-- Records provided follows --
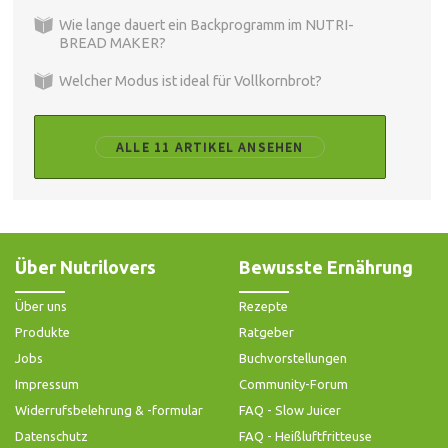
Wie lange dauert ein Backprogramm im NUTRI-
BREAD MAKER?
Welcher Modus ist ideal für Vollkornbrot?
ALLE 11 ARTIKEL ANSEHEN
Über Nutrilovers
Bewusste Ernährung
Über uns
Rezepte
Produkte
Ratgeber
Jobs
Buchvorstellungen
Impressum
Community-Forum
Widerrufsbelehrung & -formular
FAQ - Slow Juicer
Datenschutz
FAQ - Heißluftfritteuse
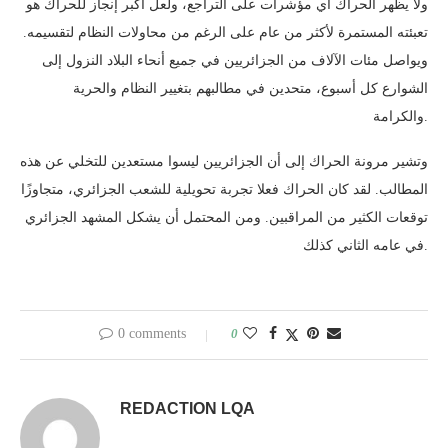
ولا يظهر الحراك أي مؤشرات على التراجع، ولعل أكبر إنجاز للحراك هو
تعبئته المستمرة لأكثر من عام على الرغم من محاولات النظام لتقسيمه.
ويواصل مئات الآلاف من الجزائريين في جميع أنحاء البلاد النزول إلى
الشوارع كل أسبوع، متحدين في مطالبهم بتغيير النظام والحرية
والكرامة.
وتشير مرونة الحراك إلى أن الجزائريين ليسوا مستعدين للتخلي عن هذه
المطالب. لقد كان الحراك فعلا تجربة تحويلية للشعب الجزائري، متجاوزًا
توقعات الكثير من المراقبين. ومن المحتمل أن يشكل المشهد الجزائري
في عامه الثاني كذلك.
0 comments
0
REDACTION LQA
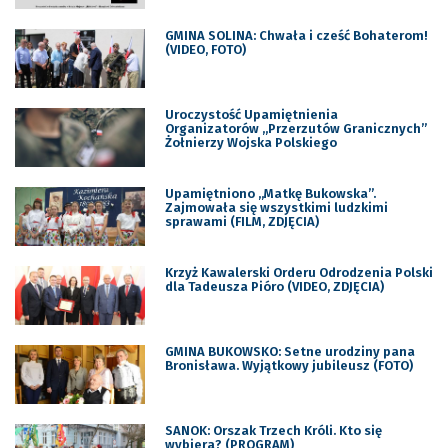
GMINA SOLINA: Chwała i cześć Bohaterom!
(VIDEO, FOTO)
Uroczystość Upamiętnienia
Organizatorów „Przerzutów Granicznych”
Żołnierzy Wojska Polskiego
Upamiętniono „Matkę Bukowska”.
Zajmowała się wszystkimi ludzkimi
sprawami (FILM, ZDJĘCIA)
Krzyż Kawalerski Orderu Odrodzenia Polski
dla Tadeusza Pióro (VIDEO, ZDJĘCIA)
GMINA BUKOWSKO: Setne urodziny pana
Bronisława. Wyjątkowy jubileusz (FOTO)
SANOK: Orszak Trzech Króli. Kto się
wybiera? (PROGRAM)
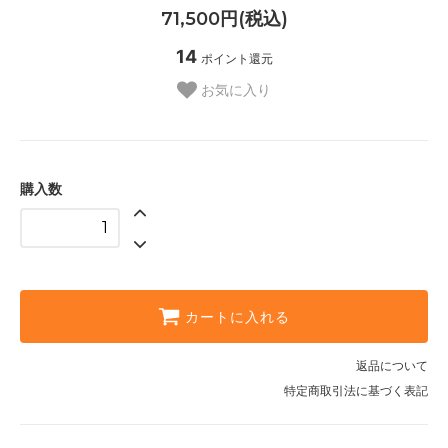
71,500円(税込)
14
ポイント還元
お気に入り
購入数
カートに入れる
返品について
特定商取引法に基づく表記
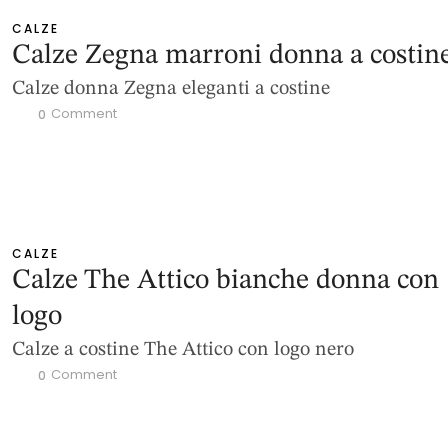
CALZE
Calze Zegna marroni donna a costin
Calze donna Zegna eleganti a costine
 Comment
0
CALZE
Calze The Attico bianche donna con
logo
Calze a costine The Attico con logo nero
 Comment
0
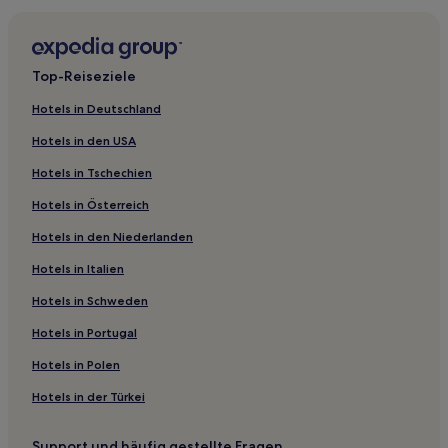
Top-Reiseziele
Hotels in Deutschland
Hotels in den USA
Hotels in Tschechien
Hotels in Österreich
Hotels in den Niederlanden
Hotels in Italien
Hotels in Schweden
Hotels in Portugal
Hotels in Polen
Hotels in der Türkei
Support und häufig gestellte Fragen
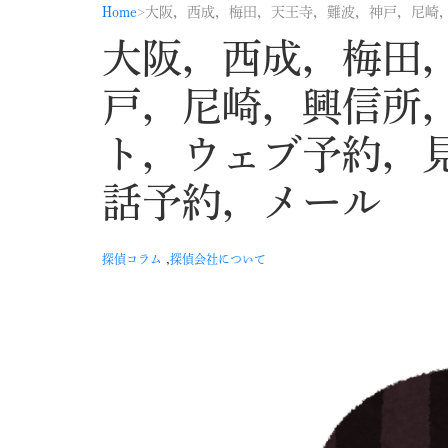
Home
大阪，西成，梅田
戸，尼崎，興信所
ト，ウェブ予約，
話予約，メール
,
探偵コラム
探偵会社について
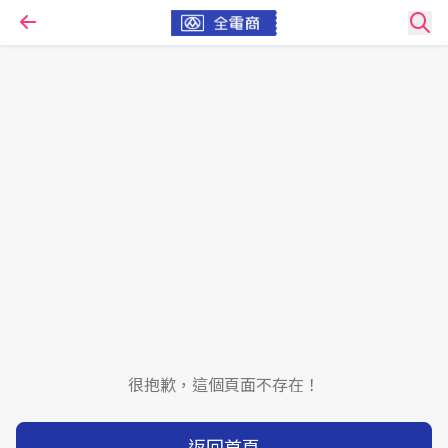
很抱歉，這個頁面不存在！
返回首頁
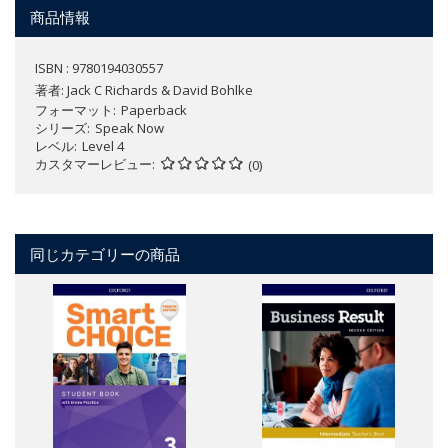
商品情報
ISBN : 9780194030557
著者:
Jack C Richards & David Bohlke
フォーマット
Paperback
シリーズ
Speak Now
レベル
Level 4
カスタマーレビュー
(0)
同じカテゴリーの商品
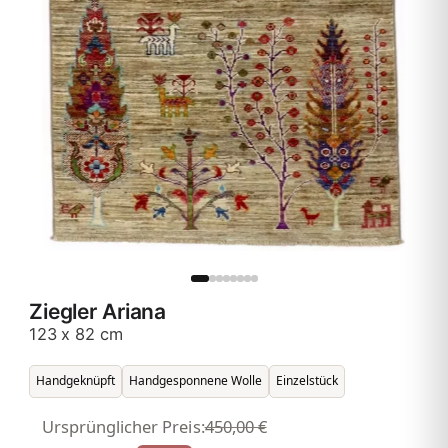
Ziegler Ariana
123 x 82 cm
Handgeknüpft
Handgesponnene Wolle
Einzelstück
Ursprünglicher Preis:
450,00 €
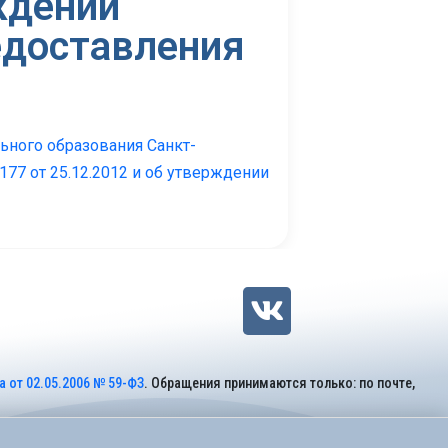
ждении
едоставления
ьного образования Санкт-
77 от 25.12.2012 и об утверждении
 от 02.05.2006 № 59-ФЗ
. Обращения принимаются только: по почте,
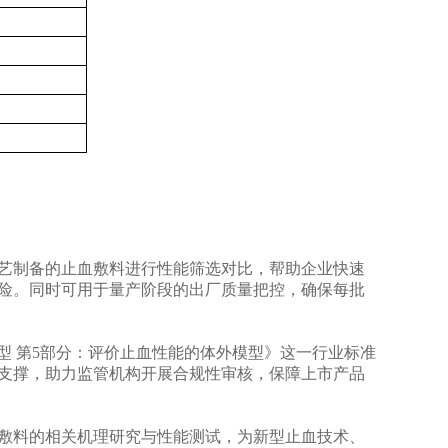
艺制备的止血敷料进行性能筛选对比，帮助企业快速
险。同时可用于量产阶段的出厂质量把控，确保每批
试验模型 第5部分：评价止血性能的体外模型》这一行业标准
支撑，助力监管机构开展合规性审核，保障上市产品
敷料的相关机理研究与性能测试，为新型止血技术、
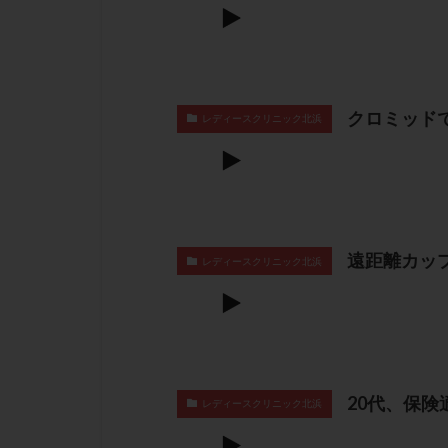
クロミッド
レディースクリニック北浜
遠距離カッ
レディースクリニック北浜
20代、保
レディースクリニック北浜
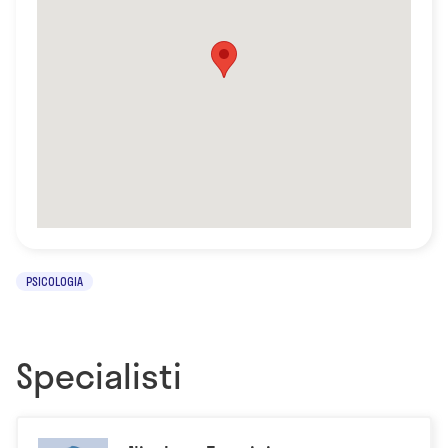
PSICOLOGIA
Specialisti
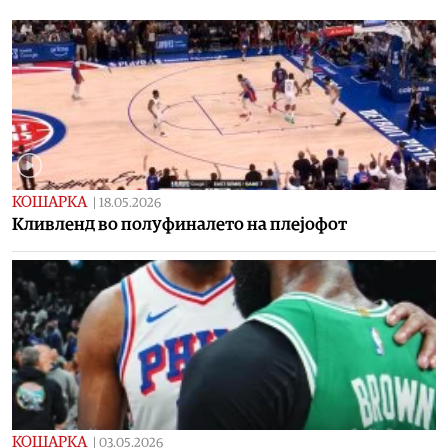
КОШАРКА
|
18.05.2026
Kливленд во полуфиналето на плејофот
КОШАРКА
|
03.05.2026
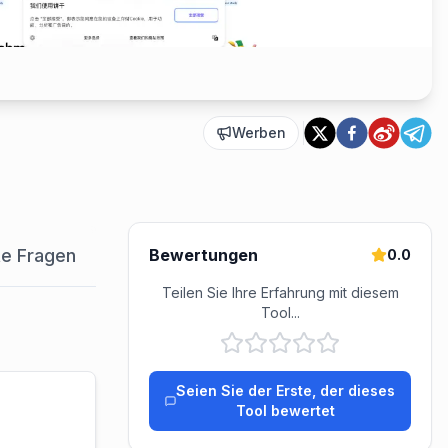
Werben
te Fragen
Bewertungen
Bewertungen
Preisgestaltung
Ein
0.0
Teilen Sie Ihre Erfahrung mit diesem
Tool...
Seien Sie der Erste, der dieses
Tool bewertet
-- Records provided concluded --
What the task requires —
The answer must be an exact transcription of the lines from the one containing "Handgeknüpft" through the last line of the records above, both included, with no pictures.

Exercise output —
Handgeknüpft
Handgesponnene Wolle
Einzelstück
Ursprünglicher Preis:
450,00 €
ждении
едоставления
ьного образования Санкт-
77 от 25.12.2012 и об утверждении
 от 02.05.2006 № 59-ФЗ
. Обращения принимаются только: по почте,
艺制备的止血敷料进行性能筛选对比，帮助企业快速
险。同时可用于量产阶段的出厂质量把控，确保每批
试验模型 第5部分：评价止血性能的体外模型》这一行业标准
支撑，助力监管机构开展合规性审核，保障上市产品
敷料的相关机理研究与性能测试，为新型止血技术、
クロミッド
レディースクリニック北浜
遠距離カッ
レディースクリニック北浜
20代、保
レディースクリニック北浜
PSICOLOGIA
Specialisti
КОШАРКА
|
18.05.2026
Kливленд во полуфиналето на плејофот
КОШАРКА
|
03.05.2026
Werben
te Fragen
Bewertungen
Bewertungen
Preisgestaltung
Ein
0.0
Teilen Sie Ihre Erfahrung mit diesem
Tool...
Seien Sie der Erste, der dieses
Tool bewertet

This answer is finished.